自分の周りは今までどうりであると信じたいのは人情であるが、今や自分を取り巻く世界は不安に満ちていて汚染され大混乱に陥っている事実に、人々は気が付きだした。
3・11以後に、自分たちを取り巻く世界は大きく変っているのです。
それなら今では以前の確信(神話)は、根本的に大きな『勘違い』であった。
ところが逆に、『世界は今までどうりで少しも変っていない』と思いたい人々の数も、日本では大勢いる。
今でも侮れない多数勢力であるのです。
鉢呂の『死の町』を袋叩きする様は異様で、日本の致命的な病理を見る思いです。
原発周辺は現在立ち入り禁止なのですから、一般市民の感覚なら、誰が考えても普通なら『死の町』に見える。

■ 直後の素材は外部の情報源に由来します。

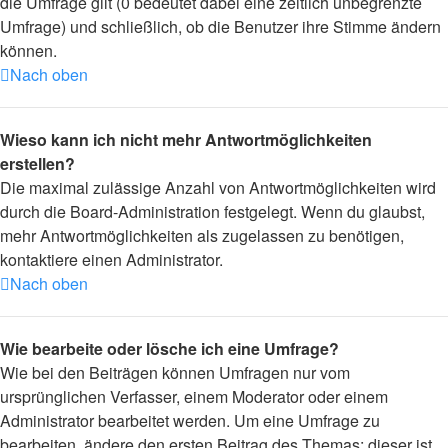
die Umfrage gilt (0 bedeutet dabei eine zeitlich unbegrenzte
Umfrage) und schließlich, ob die Benutzer ihre Stimme ändern
können.
Nach oben
Wieso kann ich nicht mehr Antwortmöglichkeiten
erstellen?
Die maximal zulässige Anzahl von Antwortmöglichkeiten wird
durch die Board-Administration festgelegt. Wenn du glaubst,
mehr Antwortmöglichkeiten als zugelassen zu benötigen,
kontaktiere einen Administrator.
Nach oben
Wie bearbeite oder lösche ich eine Umfrage?
Wie bei den Beiträgen können Umfragen nur vom
ursprünglichen Verfasser, einem Moderator oder einem
Administrator bearbeitet werden. Um eine Umfrage zu
bearbeiten, ändere den ersten Beitrag des Themas; dieser ist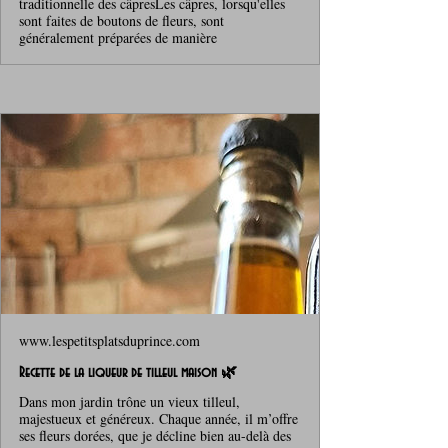
traditionnelle des câpresLes câpres, lorsqu'elles
sont faites de boutons de fleurs, sont
généralement préparées de manière
www.lespetitsplatsduprince.com
Recette de la liqueur de tilleul maison 🌿
Dans mon jardin trône un vieux tilleul,
majestueux et généreux. Chaque année, il m’offre
ses fleurs dorées, que je décline bien au-delà des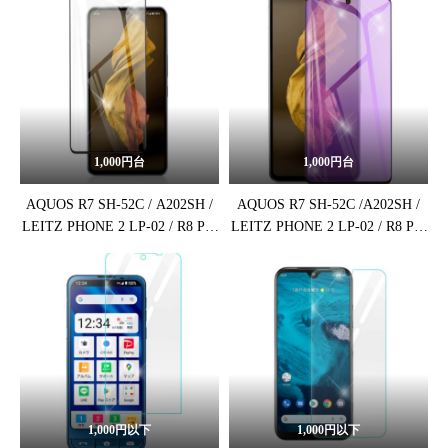
1,000円台
1,000円台
AQUOS R7 SH-52C / A202SH /
AQUOS R7 SH-52C /A202SH /
LEITZ PHONE 2 LP-02 / R8 Pro
LEITZ PHONE 2 LP-02 / R8 Pro
SH-51D 強化ガラス保護フィル
SH-51D ブルーライトカット保
ム
護フィルム
1,000円以下
1,000円以下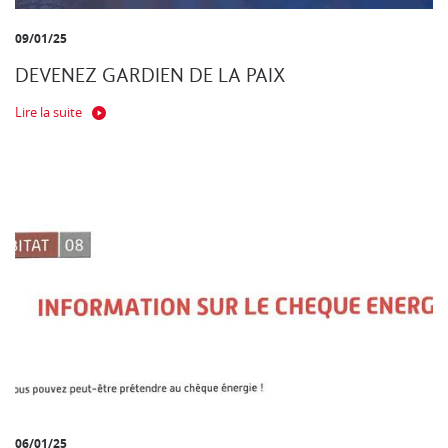
09/01/25
DEVENEZ GARDIEN DE LA PAIX
Lire la suite
06/01/25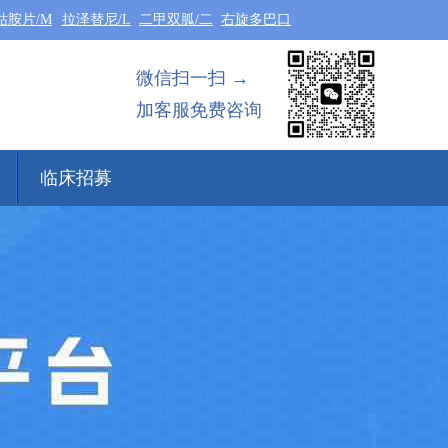
钴胺片/M
拉泽替尼/L
二甲双胍/二
右旋多巴口
微信扫一扫 →
加客服免费咨询
临床招募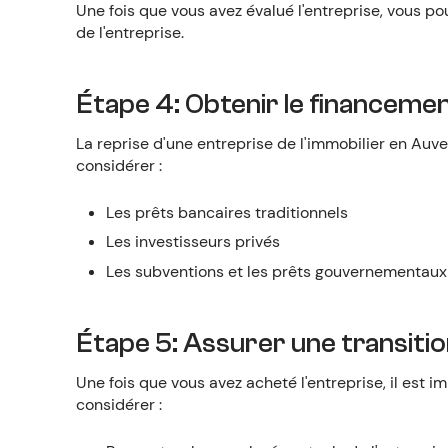
Une fois que vous avez évalué l'entreprise, vous pou
de l'entreprise.
Étape 4: Obtenir le financeme
La reprise d'une entreprise de l'immobilier en Auv
considérer :
Les prêts bancaires traditionnels
Les investisseurs privés
Les subventions et les prêts gouvernementaux
Étape 5: Assurer une transitio
Une fois que vous avez acheté l'entreprise, il est 
considérer :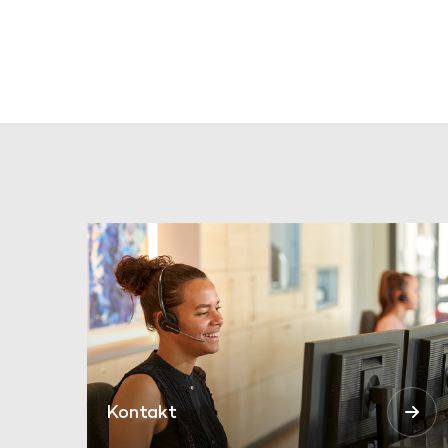
Kontakt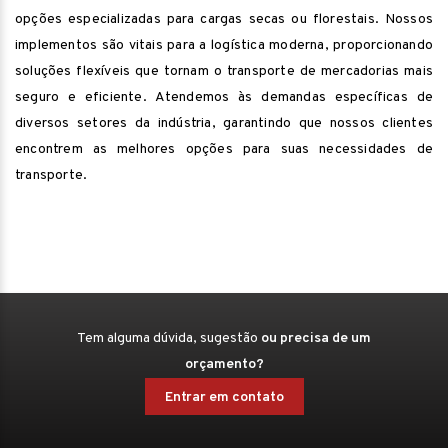
opções especializadas para cargas secas ou florestais. Nossos
implementos são vitais para a logística moderna, proporcionando
soluções flexíveis que tornam o transporte de mercadorias mais
seguro e eficiente. Atendemos às demandas específicas de
diversos setores da indústria, garantindo que nossos clientes
encontrem as melhores opções para suas necessidades de
transporte.
Tem alguma dúvida, sugestão
ou precisa de um
orçamento?
Entrar em contato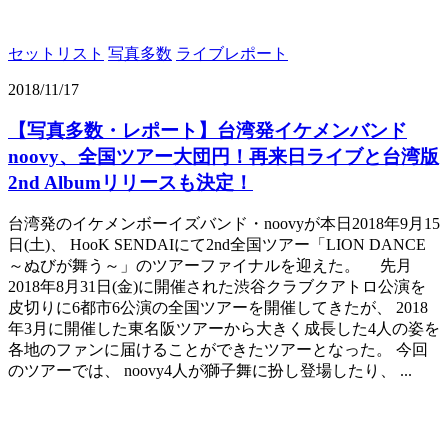
セットリスト
写真多数
ライブレポート
2018/11/17
【写真多数・レポート】台湾発イケメンバンド
noovy、全国ツアー大団円！再来日ライブと台湾版
2nd Albumリリースも決定！
台湾発のイケメンボーイズバンド・noovyが本日2018年9月15
日(土)、 HooK SENDAIにて2nd全国ツアー「LION DANCE
～ぬびが舞う～」のツアーファイナルを迎えた。 先月
2018年8月31日(金)に開催された渋谷クラブクアトロ公演を
皮切りに6都市6公演の全国ツアーを開催してきたが、 2018
年3月に開催した東名阪ツアーから大きく成長した4人の姿を
各地のファンに届けることができたツアーとなった。 今回
のツアーでは、 noovy4人が獅子舞に扮し登場したり、 ...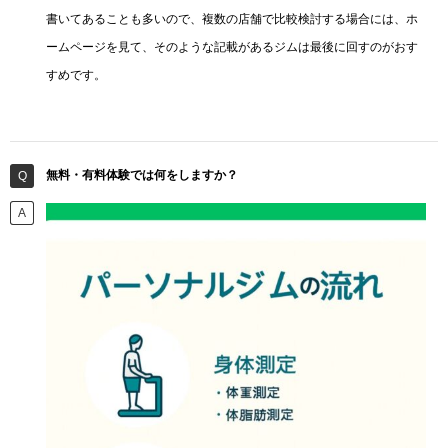
書いてあることも多いので、複数の店舗で比較検討する場合には、ホ
ームページを見て、そのような記載があるジムは最後に回すのがおす
すめです。
無料・有料体験では何をしますか？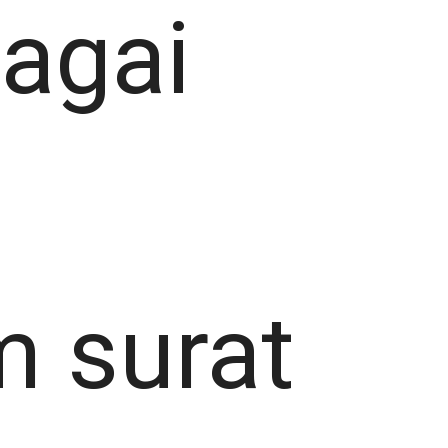
bagai
m surat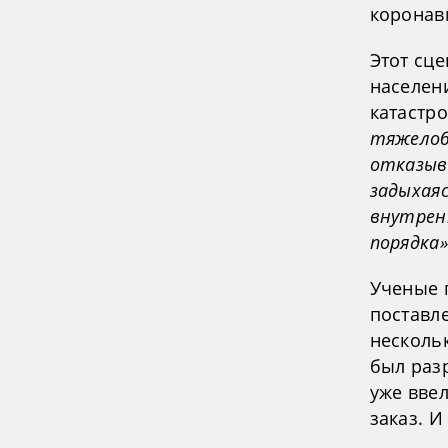
коронави
Этот сц
населен
катастр
тяжелоб
отказыв
задыхаяс
внутрен
порядка»
Ученые 
поставле
несколь
был раз
уже ввел
заказ. И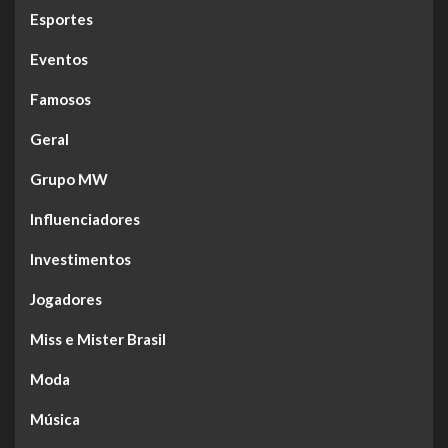
Esportes
Eventos
Famosos
Geral
Grupo MW
Influenciadores
Investimentos
Jogadores
Miss e Mister Brasil
Moda
Música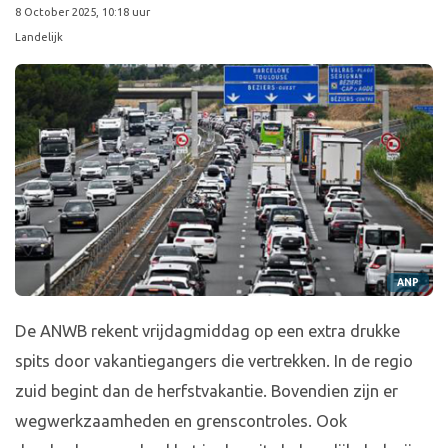
8 October 2025, 10:18 uur
Landelijk
ANP
De ANWB rekent vrijdagmiddag op een extra drukke
spits door vakantiegangers die vertrekken. In de regio
zuid begint dan de herfstvakantie. Bovendien zijn er
wegwerkzaamheden en grenscontroles. Ook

大島自民党副総裁が『夢を奪う発言で辞任相当』だと言っているし、今の全てのマスコミが福島県知事や飯館村村長や避難住民の『言語道断』との怒りの声を伝えて、野田首相や鉢呂吉雄経済産業相本人の『不適切な発言だった。申し訳ない』との謝罪を許さず『辞任』を要求した。
この恐ろしい事実は何を意味しているのか。
何がそれ程の大問題なのか。

『鉢呂叩きはセクハラ(内心)問題?』

マスコミや自民党や地元福島県知事や飯館村村長たちが口を揃えて主張している『地元住民の意思』とか『夢』とは何か。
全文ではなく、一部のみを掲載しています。